WRITING FROM THE
PSYCHE
By
“Most of the basic material a writer works with is acquired
before the age of fifteen.” -Willa Cather
We’re told to write with passion or write from the heart,
and while this is good advice, I take it further. I suggest you write from the
Psyche.
When I say that, I mean writing from those places inside
your memory that stay with you, that delight you, and even haunt you. The
memory can be a joyful one, like a trip to the carnival at night when you were
a child, with all the lights, the smell of candied apple and french fries in
the air, the musical rides, the lure of the sideshow barker. Can you still feel
that excitement churning in your stomach?
Or maybe it was a darker memory- a time when you were chased
down the street by a stalker. Can you still hear those running footsteps behind
you? Feel your heart thudding in your breast?
What memories haunt you?
The seeds for my latest suspense novel Night Corridor were
planted in my childhood. On Sundays, I accompanied my grandmother to visit an
aunt in the New Brunswick Provincal Hospital, later changed to Centracare, once
called The Lunatic Asylum. She’d spent much of her life within those walls.
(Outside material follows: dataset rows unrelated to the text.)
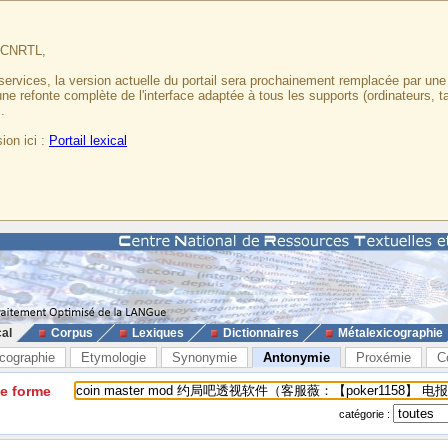
u CNRTL,
services, la version actuelle du portail sera prochainement remplacée par un
 une refonte complète de l'interface adaptée à tous les supports (ordinateurs, t
.
ion ici :
Portail lexical
cal
Corpus
Lexiques
Dictionnaires
Métalexicographie
cographie
Etymologie
Synonymie
Antonymie
Proxémie
C
ne forme
catégorie :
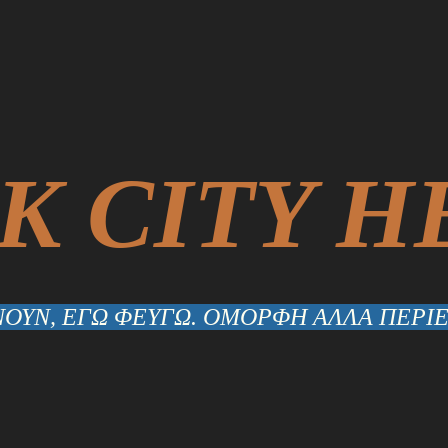
K CITY H
ΟΥΝ, ΕΓΩ ΦΕΥΓΩ. ΟΜΟΡΦΗ ΑΛΛΑ ΠΕΡΙΕ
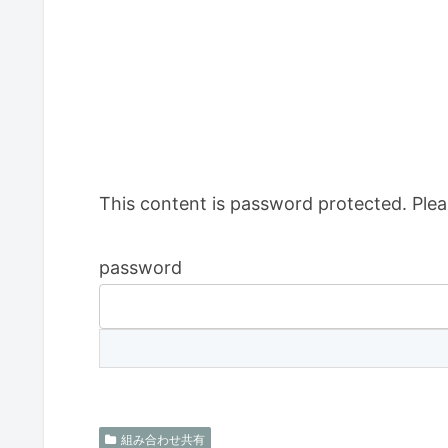
This content is password protected. Plea
password
組み合わせ共有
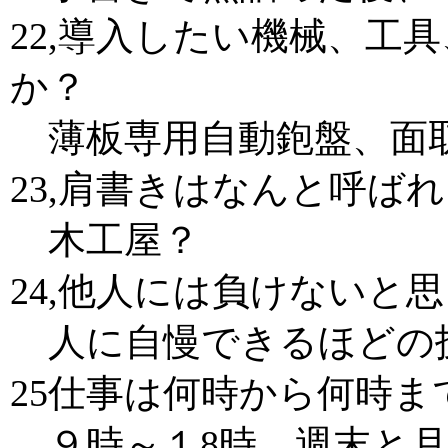
22,導入したい機械、工
か？
薄板専用自動鉋盤、面
23,肩書きはなんと呼ば
木工屋？
24,他人には負けないと
人に自慢できるほどの
25仕事は何時から何時
９時～１8時。週末と月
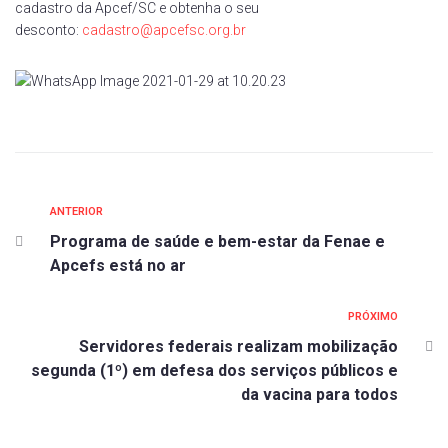
cadastro da Apcef/SC e obtenha o seu
desconto:
cadastro@apcefsc.org.br
ANTERIOR
Programa de saúde e bem-estar da Fenae e
Apcefs está no ar
PRÓXIMO
Servidores federais realizam mobilização
segunda (1º) em defesa dos serviços públicos e
da vacina para todos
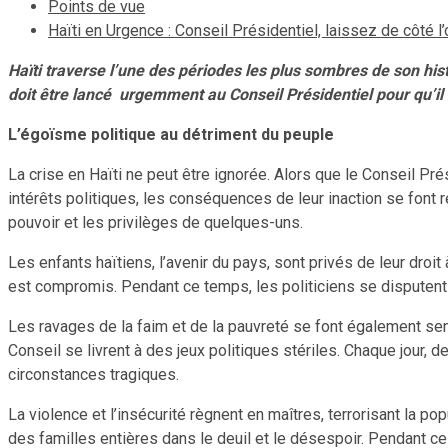
Points de vue
Haïti en Urgence : Conseil Présidentiel, laissez de côté 
Haïti traverse l’une des périodes les plus sombres de son hist
doit être lancé urgemment au Conseil Présidentiel pour qu’il m
L’égoïsme politique au détriment du peuple
La crise en Haïti ne peut être ignorée. Alors que le Conseil Pr
intérêts politiques, les conséquences de leur inaction se font 
pouvoir et les privilèges de quelques-uns.
Les enfants haïtiens, l’avenir du pays, sont privés de leur droit
est compromis. Pendant ce temps, les politiciens se disputent 
Les ravages de la faim et de la pauvreté se font également sent
Conseil se livrent à des jeux politiques stériles. Chaque jour, d
circonstances tragiques.
La violence et l’insécurité règnent en maîtres, terrorisant la p
des familles entières dans le deuil et le désespoir. Pendant ce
They said she was ‘melancholy’.
That sprawling, prison-like building with bars on the
windows, has long since been torn down, the sights, sounds and smells of the
place infiltrated the senses of the 12 year old girl I was, and never left.
Recently, a local paper did a story on Night Corridor. They included an old
postcard photo of the mental institution taken in 1905, and it looked almost
like a pleasant rest home with trees in front. A clever photographer had
managed to capture a small piece of the building shot at an attractive angle,
not at all how it really looked.
She was always so glad to see us. She wore makeup, and beads
and read poetry to me. She seemed like a movie star, but of course I knew
better. I didn’t really understand why she couldn’t come home.
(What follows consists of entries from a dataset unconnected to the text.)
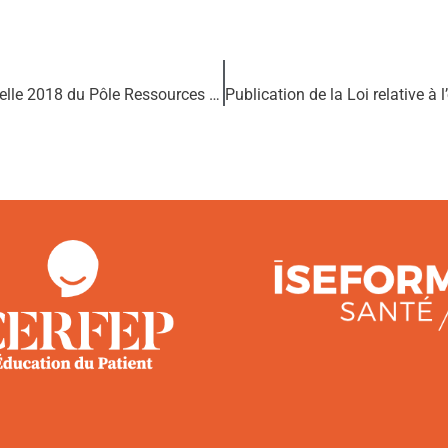
Publication de la Synthèse de la Journée annuelle 2018 du Pôle Ressources ETP Ile de France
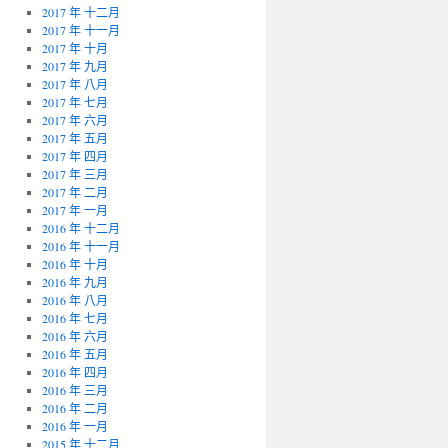
2017 年 十二月
2017 年 十一月
2017 年 十月
2017 年 九月
2017 年 八月
2017 年 七月
2017 年 六月
2017 年 五月
2017 年 四月
2017 年 三月
2017 年 二月
2017 年 一月
2016 年 十二月
2016 年 十一月
2016 年 十月
2016 年 九月
2016 年 八月
2016 年 七月
2016 年 六月
2016 年 五月
2016 年 四月
2016 年 三月
2016 年 二月
2016 年 一月
2015 年 十二月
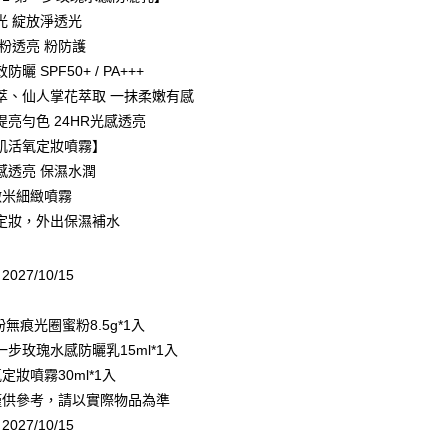
業銀行
遠東國際商業銀行
光 綻放淨透光
業銀行
永豐商業銀行
 粉透亮 粉防護
業銀行
星展（台灣）商業銀行
曬 SPF50+ / PA+++
際商業銀行
中國信託商業銀行
y
萃、仙人掌花萃取 一抹柔嫩有感
天信用卡公司
享後付
提亮勻色 24HR光感透亮
肌活氧定妝噴霧】
FTEE先享後付」】
感透亮 保濕水潤
先享後付是「在收到商品之後才付款」的支付方式。 讓您購物簡單
 微米細緻噴霧
心！
：不需註冊會員、不需綁卡、不需儲值。
定妝，外出保濕補水
：只要手機號碼，簡訊認證，即可結帳。
付款
：先確認商品／服務後，再付款。
0，滿NT$1,200(含以上)免運費
27/10/15
EE先享後付」結帳流程】
：
家取貨
方式選擇「AFTEE先享後付」後，將跳轉至「AFTEE先享後
N 粉無痕光圈蜜粉8.5g*1入
頁面，進行簡訊認證並確認金額後，即可完成結帳。
0，滿NT$1,200(含以上)免運費
成立數日內，您將收到繳費通知簡訊。
第一步玫瑰水感防曬乳15ml*1入
費通知簡訊後14天內，點擊此簡訊中的連結，可透過四大超商
付款
定妝噴霧30ml*1入
網路銀行／等多元方式進行付款，方視為交易完成。
0，滿NT$1,200(含以上)免運費
：結帳手續完成當下不需立刻繳費，但若您需要取消訂單，請聯
僅供參考，請以實際物品為準
的店家。未經商家同意取消之訂單仍視為有效，需透過AFTEE
27/10/15
繳納相關費用。
1取貨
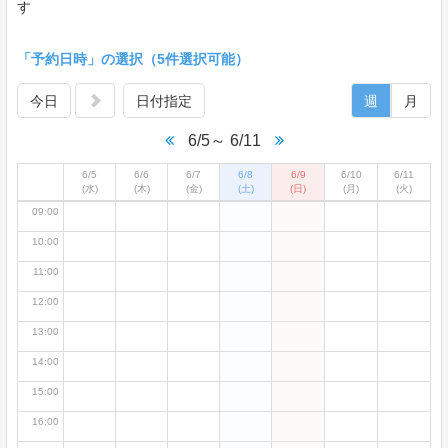
02:00
す
03:00
「予約日時」の選択（5件選択可能）
04:00
05:00
今日
日付指定
週
月
06:00
6/5～ 6/11
07:00
6/5
6/6
6/7
6/8
6/9
6/10
6/11
08:00
(水)
(木)
(金)
(土)
(日)
(月)
(火)
09:00
10:00
11:00
12:00
13:00
14:00
15:00
16:00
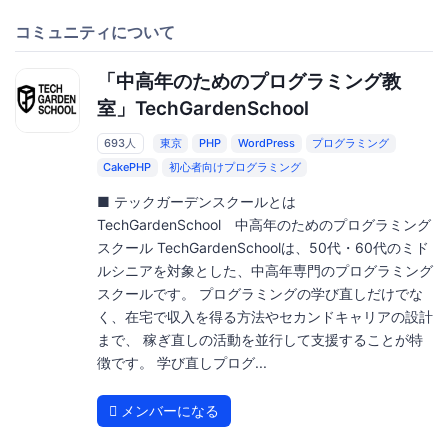
コミュニティについて
「中高年のためのプログラミング教
室」TechGardenSchool
693人
東京
PHP
WordPress
プログラミング
CakePHP
初心者向けプログラミング
■ テックガーデンスクールとは
TechGardenSchool 中高年のためのプログラミング
スクール TechGardenSchoolは、50代・60代のミド
ルシニアを対象とした、中高年専門のプログラミング
スクールです。 プログラミングの学び直しだけでな
く、在宅で収入を得る方法やセカンドキャリアの設計
まで、 稼ぎ直しの活動を並行して支援することが特
徴です。 学び直しプログ...
メンバーになる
Further research led me to a diary I read written by a woman
named Mary Heustis Pengilly, in 1885.
But while Night Corridor was inspired by my aunt, and
influenced by Mrs. Pengilly, it is not about them. Fiction can be drawn from
life, but it is filtered through the writer’s imagination. Your characters are
not you. They are people in their own right with their own hearts and minds.
You breathe life into them by infusing them with your own emotions, based on
your life experiences. In this way you are connected to them.
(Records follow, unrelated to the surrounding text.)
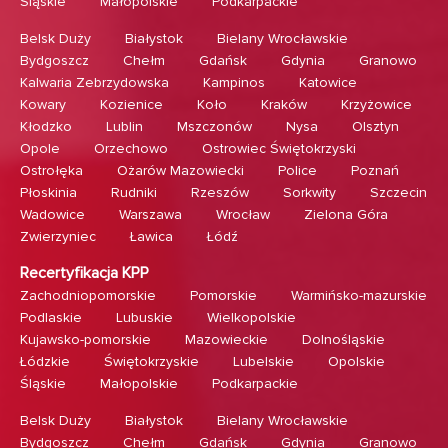
Śląskie
Małopolskie
Podkarpackie
Belsk Duży
Białystok
Bielany Wrocławskie
Bydgoszcz
Chełm
Gdańsk
Gdynia
Granowo
Kalwaria Zebrzydowska
Kampinos
Katowice
Kowary
Kozienice
Koło
Kraków
Krzyżowice
Kłodzko
Lublin
Mszczonów
Nysa
Olsztyn
Opole
Orzechowo
Ostrowiec Świętokrzyski
Ostrołęka
Ożarów Mazowiecki
Police
Poznań
Płoskinia
Rudniki
Rzeszów
Sorkwity
Szczecin
Wadowice
Warszawa
Wrocław
Zielona Góra
Zwierzyniec
Ławica
Łódź
Recertyfikacja KPP
Zachodniopomorskie
Pomorskie
Warmińsko-mazurskie
Podlaskie
Lubuskie
Wielkopolskie
Kujawsko-pomorskie
Mazowieckie
Dolnośląskie
Łódzkie
Świętokrzyskie
Lubelskie
Opolskie
Śląskie
Małopolskie
Podkarpackie
Belsk Duży
Białystok
Bielany Wrocławskie
Bydgoszcz
Chełm
Gdańsk
Gdynia
Granowo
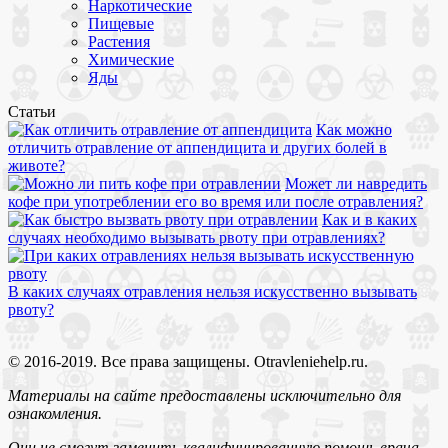
Наркотические
Пищевые
Растения
Химические
Яды
Статьи
Как можно
отличить отравление от аппендицита и других болей в
животе?
Может ли навредить
кофе при употреблении его во время или после отравления?
Как и в каких
случаях необходимо вызывать рвоту при отравлениях?
В каких случаях отравления нельзя искусственно вызывать
рвоту?
© 2016-2019. Все права защищены. Otravleniehelp.ru.
Материалы на сайте предоставлены исключительно для
ознакомления.
Они не смогут заменить квалифицированную помощь врача.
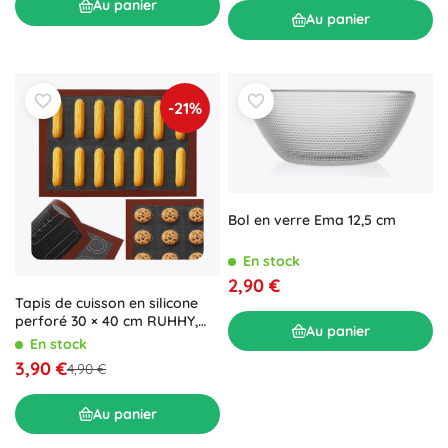
Au panier
Au panier
-21%
Bol en verre Ema 12,5 cm
En stock
2,90 €
Tapis de cuisson en silicone
perforé 30 × 40 cm RUHHY,
Au panier
recto-verso, réutilisable
En stock
3,90 €
4,90 €
Au panier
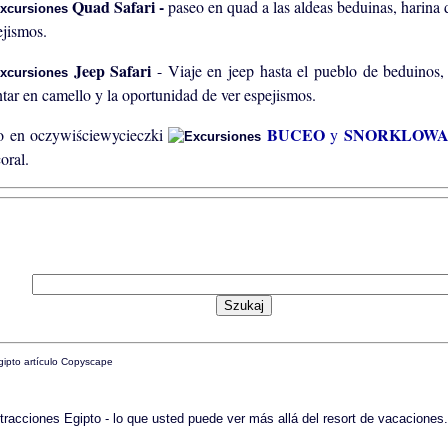
Quad Safari -
paseo en quad a las aldeas beduinas, harina
ejismos.
Jeep Safari
- Viaje en jeep hasta el pueblo de beduinos,
tar en camello y la oportunidad de ver espejismos.
BUCEO
SNORKLOW
o en oczywiściewycieczki
y
oral.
I don’t try to force those connections, but I do invite
them, long before I begin the novel. Something that I can grasp in my writer’s
imagination and make something of. A kind of alchemy, turning lead into gold.
At least that’s the intention. I’m not aware that I’m working out childhood
issues, but I’m sure they play a part. Once I begin to relive that memory,
complete with sensory details – sight, sound, smell, taste and touch, I invite
the character into that world. It helps that I can remember with more vividness
my childhood, then I can tell you what happened last Tuesday. This method may
not work for every writer, but it works for me.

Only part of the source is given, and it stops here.